*ACTION ITEM*
Repeat the records given below in full, with no changes.

*PROVIDED DATA*

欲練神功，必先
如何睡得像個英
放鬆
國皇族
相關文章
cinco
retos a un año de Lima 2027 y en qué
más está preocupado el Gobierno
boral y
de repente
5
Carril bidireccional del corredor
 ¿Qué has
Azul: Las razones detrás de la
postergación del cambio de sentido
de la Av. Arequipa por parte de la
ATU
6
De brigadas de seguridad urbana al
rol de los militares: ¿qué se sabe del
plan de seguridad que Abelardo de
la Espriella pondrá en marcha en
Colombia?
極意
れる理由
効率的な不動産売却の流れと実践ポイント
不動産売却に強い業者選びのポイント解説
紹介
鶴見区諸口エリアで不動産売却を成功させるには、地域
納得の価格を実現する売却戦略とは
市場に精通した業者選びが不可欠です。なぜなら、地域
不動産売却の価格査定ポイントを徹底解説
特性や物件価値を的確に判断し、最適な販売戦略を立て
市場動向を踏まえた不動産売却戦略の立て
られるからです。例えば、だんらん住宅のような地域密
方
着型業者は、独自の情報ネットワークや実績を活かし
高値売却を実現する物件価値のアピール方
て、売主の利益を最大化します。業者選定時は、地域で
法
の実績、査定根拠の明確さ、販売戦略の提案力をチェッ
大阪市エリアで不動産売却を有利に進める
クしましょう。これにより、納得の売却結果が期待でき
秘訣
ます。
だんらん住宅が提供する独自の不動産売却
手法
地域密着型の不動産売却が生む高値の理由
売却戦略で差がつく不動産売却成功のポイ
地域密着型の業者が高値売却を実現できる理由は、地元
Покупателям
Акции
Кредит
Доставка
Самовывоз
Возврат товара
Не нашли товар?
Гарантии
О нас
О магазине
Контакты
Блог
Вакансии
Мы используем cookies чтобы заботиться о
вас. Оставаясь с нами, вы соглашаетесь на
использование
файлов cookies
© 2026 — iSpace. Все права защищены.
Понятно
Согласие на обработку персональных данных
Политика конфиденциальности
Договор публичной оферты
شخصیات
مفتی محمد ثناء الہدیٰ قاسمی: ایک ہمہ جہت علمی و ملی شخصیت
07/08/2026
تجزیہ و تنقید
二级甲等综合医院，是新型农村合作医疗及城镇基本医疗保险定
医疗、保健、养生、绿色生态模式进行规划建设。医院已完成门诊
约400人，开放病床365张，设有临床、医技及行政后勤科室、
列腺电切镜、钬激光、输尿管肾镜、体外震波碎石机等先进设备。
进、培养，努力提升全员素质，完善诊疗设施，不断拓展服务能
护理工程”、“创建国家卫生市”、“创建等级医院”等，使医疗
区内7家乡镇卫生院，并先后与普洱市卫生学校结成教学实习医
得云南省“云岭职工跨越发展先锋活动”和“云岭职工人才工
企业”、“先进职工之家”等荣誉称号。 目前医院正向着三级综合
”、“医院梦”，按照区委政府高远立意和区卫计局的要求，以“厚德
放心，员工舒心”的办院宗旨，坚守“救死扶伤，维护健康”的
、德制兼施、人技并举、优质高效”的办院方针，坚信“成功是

*RESPONSE FOR THIS EXERCISE*
欲練神功，必先
如何睡得像個英
放鬆
國皇族
相關文章
cinco
retos a un año de Lima 2027 y en qué
más está preocupado el Gobierno
boral y
de repente
5
Carril bidireccional del corredor
 ¿Qué has
Azul: Las razones detrás de la
postergación del cambio de sentido
de la Av. Arequipa por parte de la
ATU
6
De brigadas de seguridad urbana al
rol de los militares: ¿qué se sabe del
plan de seguridad que Abelardo de
la Espriella pondrá en marcha en
Colombia?
極意
れる理由
効率的な不動産売却の流れと実践ポイント
不動産売却に強い業者選びのポイント解説
紹介
鶴見区諸口エリアで不動産売却を成功させるには、地域
納得の価格を実現する売却戦略とは
市場に精通した業者選びが不可欠です。なぜなら、地域
不動産売却の価格査定ポイントを徹底解説
特性や物件価値を的確に判断し、最適な販売戦略を立て
市場動向を踏まえた不動産売却戦略の立て
られるからです。例えば、だんらん住宅のような地域密
方
着型業者は、独自の情報ネットワークや実績を活かし
高値売却を実現する物件価値のアピール方
て、売主の利益を最大化します。業者選定時は、地域で
法
の実績、査定根拠の明確さ、販売戦略の提案力をチェッ
大阪市エリアで不動産売却を有利に進める
クしましょう。これにより、納得の売却結果が期待でき
秘訣
ます。
だんらん住宅が提供する独自の不動産売却
手法
地域密着型の不動産売却が生む高値の理由
売却戦略で差がつく不動産売却成功のポイ
地域密着型の業者が高値売却を実現できる理由は、地元
Покупателям
Акции
Кредит
Доставка
Самовывоз
Возврат товара
Не нашли товар?
Гарантии
О нас
О магазине
Контакты
Блог
Вакансии
Мы используем cookies чтобы заботиться о
вас. Оставаясь с нами, вы соглашаетесь на
использование
файлов cookies
© 2026 — iSpace. Все права защищены.
Понятно
Согласие на обработку персональных данных
Политика конфиденциальности
Договор публичной оферты
شخصیات
مفتی محمد ثناء الہدیٰ قاسمی: ایک ہمہ جہت علمی و ملی شخصیت
07/08/2026
تجزیہ و تنقید
二级甲等综合医院，是新型农村合作医疗及城镇基本医疗保险定
医疗、保健、养生、绿色生态模式进行规划建设。医院已完成门诊
约400人，开放病床365张，设有临床、医技及行政后勤科室、
列腺电切镜、钬激光、输尿管肾镜、体外震波碎石机等先进设备。
进、培养，努力提升全员素质，完善诊疗设施，不断拓展服务能
护理工程”、“创建国家卫生市”、“创建等级医院”等，使医疗
区内7家乡镇卫生院，并先后与普洱市卫生学校结成教学实习医
得云南省“云岭职工跨越发展先锋活动”和“云岭职工人才工
企业”、“先进职工之家”等荣誉称号。 目前医院正向着三级综合
”、“医院梦”，按照区委政府高远立意和区卫计局的要求，以“厚德
放心，员工舒心”的办院宗旨，坚守“救死扶伤，维护健康”的
、德制兼施、人技并举、优质高效”的办院方针，坚信“成功是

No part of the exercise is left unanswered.